Mayor Chuck Fewell said he was surprised with the bids and will be looking into how long the city had been spending so much on chlorine and why.

That will be hard to determine. Clerk-Treasurer Larry Breese said he doesn’t recall the matter being discussed in his 18 years in office; the issue should be an example for other department heads to re-examine their expenditures, he suggested.

“I’m sure there are some things that we buy on a continuous basis, and maybe we’ve been buying it for a number of years and just really haven’t done our due diligence in making sure what we were purchasing was the best price possible,” Breese said.

Utility director Mike Fruth said he, too, was surprised at the difference in price for chlorine based on what the city had been paying.

Fruth, also fairly new to the utility director job, said he’s encouraged the street, wastewater and electric departments to look over their budgets to find savings. He was pleased Fannin caught an over-expenditure in the water department.

Fruth acknowledged it will be hard for the board to decide which company to go with. Brenntag offered the lowest price but had also been overcharging the city for years, Fruth said.

“The fault is ours; it’s not theirs,” he added. “Obviously those people are in the business to make money, and I don’t have a problem with that. But when it’s to the extent it was, yeah – it doesn’t make me feel good about the situation.”

Fruth said as a rule of thumb, the city’s utility departments should be seeking competitive bids on a regular basis for supplies and products.

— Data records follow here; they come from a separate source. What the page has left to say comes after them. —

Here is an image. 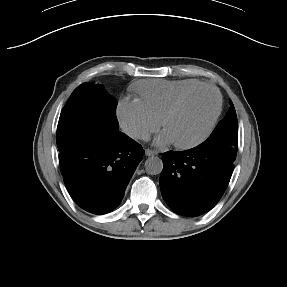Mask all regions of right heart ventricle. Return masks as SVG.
Here are the masks:
<instances>
[{
  "instance_id": "obj_1",
  "label": "right heart ventricle",
  "mask_w": 287,
  "mask_h": 287,
  "mask_svg": "<svg viewBox=\"0 0 287 287\" xmlns=\"http://www.w3.org/2000/svg\"><path fill=\"white\" fill-rule=\"evenodd\" d=\"M203 84L195 79L145 80L136 85L140 100L160 121L170 106L188 89Z\"/></svg>"
}]
</instances>
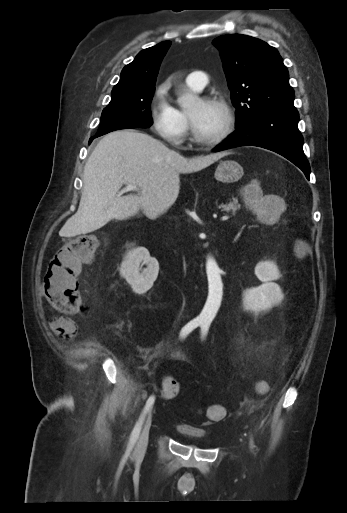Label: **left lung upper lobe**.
Instances as JSON below:
<instances>
[{
  "instance_id": "obj_1",
  "label": "left lung upper lobe",
  "mask_w": 347,
  "mask_h": 513,
  "mask_svg": "<svg viewBox=\"0 0 347 513\" xmlns=\"http://www.w3.org/2000/svg\"><path fill=\"white\" fill-rule=\"evenodd\" d=\"M213 43L236 107V127L266 112L296 110L288 70L274 47L239 34L219 36Z\"/></svg>"
}]
</instances>
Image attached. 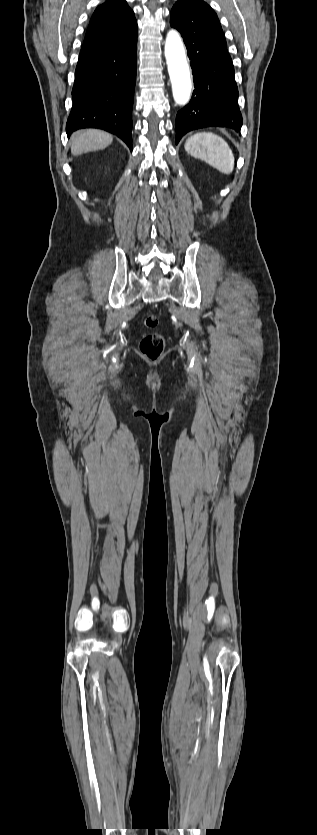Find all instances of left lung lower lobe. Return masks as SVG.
<instances>
[{"instance_id":"left-lung-lower-lobe-1","label":"left lung lower lobe","mask_w":317,"mask_h":835,"mask_svg":"<svg viewBox=\"0 0 317 835\" xmlns=\"http://www.w3.org/2000/svg\"><path fill=\"white\" fill-rule=\"evenodd\" d=\"M170 24L187 47L195 90L176 117V144L187 132L205 127L240 131L242 115L234 67L216 13L210 6L182 0L171 12Z\"/></svg>"}]
</instances>
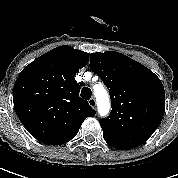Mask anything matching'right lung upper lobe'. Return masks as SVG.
Here are the masks:
<instances>
[{
  "instance_id": "right-lung-upper-lobe-1",
  "label": "right lung upper lobe",
  "mask_w": 178,
  "mask_h": 178,
  "mask_svg": "<svg viewBox=\"0 0 178 178\" xmlns=\"http://www.w3.org/2000/svg\"><path fill=\"white\" fill-rule=\"evenodd\" d=\"M89 54L59 46L27 65L13 89L14 109L28 132L37 140L60 145L74 138L87 117L95 115L79 97L77 71Z\"/></svg>"
}]
</instances>
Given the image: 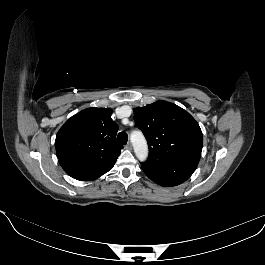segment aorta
Returning a JSON list of instances; mask_svg holds the SVG:
<instances>
[{"label": "aorta", "mask_w": 265, "mask_h": 265, "mask_svg": "<svg viewBox=\"0 0 265 265\" xmlns=\"http://www.w3.org/2000/svg\"><path fill=\"white\" fill-rule=\"evenodd\" d=\"M131 142L138 160L141 162L145 161L148 157V146L143 134L141 132H133L131 134Z\"/></svg>", "instance_id": "aorta-1"}]
</instances>
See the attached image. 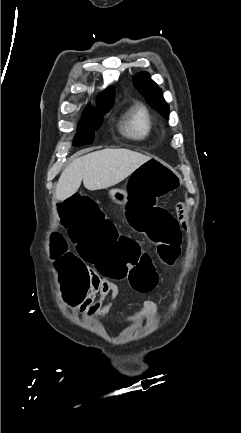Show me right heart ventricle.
Here are the masks:
<instances>
[{"label":"right heart ventricle","mask_w":241,"mask_h":433,"mask_svg":"<svg viewBox=\"0 0 241 433\" xmlns=\"http://www.w3.org/2000/svg\"><path fill=\"white\" fill-rule=\"evenodd\" d=\"M123 128L131 138L146 139L153 129L149 111L142 105L133 106L125 115Z\"/></svg>","instance_id":"obj_1"}]
</instances>
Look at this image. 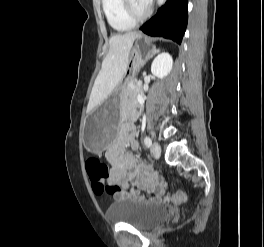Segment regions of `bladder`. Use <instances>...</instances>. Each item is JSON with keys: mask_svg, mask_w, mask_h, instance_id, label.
<instances>
[{"mask_svg": "<svg viewBox=\"0 0 264 247\" xmlns=\"http://www.w3.org/2000/svg\"><path fill=\"white\" fill-rule=\"evenodd\" d=\"M168 217V211L162 205L134 198L117 199L107 210L110 222L126 223L138 229H151Z\"/></svg>", "mask_w": 264, "mask_h": 247, "instance_id": "bladder-1", "label": "bladder"}]
</instances>
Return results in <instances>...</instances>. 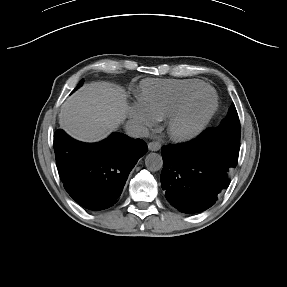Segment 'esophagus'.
Wrapping results in <instances>:
<instances>
[{"label":"esophagus","instance_id":"obj_1","mask_svg":"<svg viewBox=\"0 0 287 287\" xmlns=\"http://www.w3.org/2000/svg\"><path fill=\"white\" fill-rule=\"evenodd\" d=\"M161 148V144L157 141H152L148 144V149L150 151H158Z\"/></svg>","mask_w":287,"mask_h":287}]
</instances>
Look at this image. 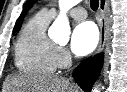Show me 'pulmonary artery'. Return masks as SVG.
Here are the masks:
<instances>
[{
    "label": "pulmonary artery",
    "mask_w": 127,
    "mask_h": 92,
    "mask_svg": "<svg viewBox=\"0 0 127 92\" xmlns=\"http://www.w3.org/2000/svg\"><path fill=\"white\" fill-rule=\"evenodd\" d=\"M46 12H48L52 17L56 16L58 14V9L51 8V9H45ZM70 16H72L76 20H83L87 17L86 10L82 7H75L69 11Z\"/></svg>",
    "instance_id": "1"
}]
</instances>
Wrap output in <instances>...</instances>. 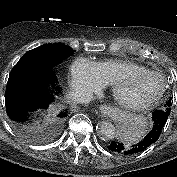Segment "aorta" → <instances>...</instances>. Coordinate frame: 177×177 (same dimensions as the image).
<instances>
[{
	"instance_id": "1",
	"label": "aorta",
	"mask_w": 177,
	"mask_h": 177,
	"mask_svg": "<svg viewBox=\"0 0 177 177\" xmlns=\"http://www.w3.org/2000/svg\"><path fill=\"white\" fill-rule=\"evenodd\" d=\"M99 134L103 139H113L116 135V128L111 122H102L99 127Z\"/></svg>"
}]
</instances>
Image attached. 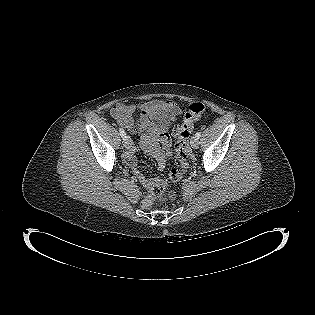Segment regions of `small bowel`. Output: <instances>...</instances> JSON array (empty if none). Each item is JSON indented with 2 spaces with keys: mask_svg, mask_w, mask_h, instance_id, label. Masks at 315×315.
<instances>
[{
  "mask_svg": "<svg viewBox=\"0 0 315 315\" xmlns=\"http://www.w3.org/2000/svg\"><path fill=\"white\" fill-rule=\"evenodd\" d=\"M137 112L140 113V116L135 121L134 115ZM158 113H164L169 121H174L182 114V109L174 100H153L139 104L121 102L113 106L110 111L111 116L119 125L140 134V146L142 150L146 154L153 156L157 160L159 168L164 170L167 158L170 155L172 134L164 126L150 125L149 118ZM175 133L177 131L173 130V134ZM125 162L145 189H149L150 185L158 180V178H147L137 169L134 148H131L125 155Z\"/></svg>",
  "mask_w": 315,
  "mask_h": 315,
  "instance_id": "1",
  "label": "small bowel"
}]
</instances>
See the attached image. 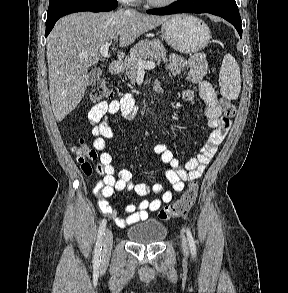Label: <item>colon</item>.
<instances>
[{
    "label": "colon",
    "mask_w": 288,
    "mask_h": 293,
    "mask_svg": "<svg viewBox=\"0 0 288 293\" xmlns=\"http://www.w3.org/2000/svg\"><path fill=\"white\" fill-rule=\"evenodd\" d=\"M112 95V89L104 80L100 79L97 80L93 86L91 100L93 102H99L112 97ZM221 103L224 111V117L227 119L232 118L235 115L234 105L224 99ZM72 151L78 156V160L81 163L83 171L86 174H90L92 171L90 161L96 158L95 150L87 146L83 140H80L76 145L72 146ZM197 192L198 185L196 182L192 181L179 199L160 210L159 217L163 220H169L185 215L195 203Z\"/></svg>",
    "instance_id": "obj_1"
}]
</instances>
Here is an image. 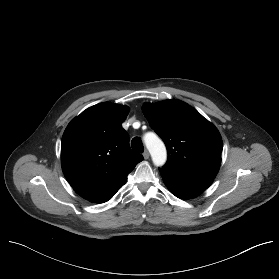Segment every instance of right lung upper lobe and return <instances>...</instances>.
Instances as JSON below:
<instances>
[{"label":"right lung upper lobe","instance_id":"cb5924a9","mask_svg":"<svg viewBox=\"0 0 279 279\" xmlns=\"http://www.w3.org/2000/svg\"><path fill=\"white\" fill-rule=\"evenodd\" d=\"M128 113L126 106L100 103L74 118L63 134V173L73 189L91 202L116 193L143 160L131 150L121 126Z\"/></svg>","mask_w":279,"mask_h":279}]
</instances>
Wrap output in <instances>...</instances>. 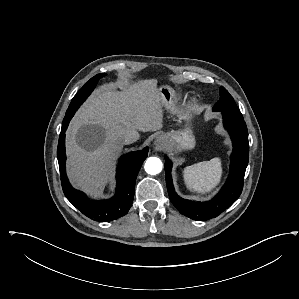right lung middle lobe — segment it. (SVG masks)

“Oftentimes there are some products and materials that it’s hard to get more than one supplier that does that,” Fruth said. “But where we can, if we have multiple suppliers that supply the same type of product, we want to make sure we’re getting the best price…. Chlorine is chlorine. It’ll be the same quality material and the delivery and types of containers will be just what we’ve been getting. There’s no reduction in service.”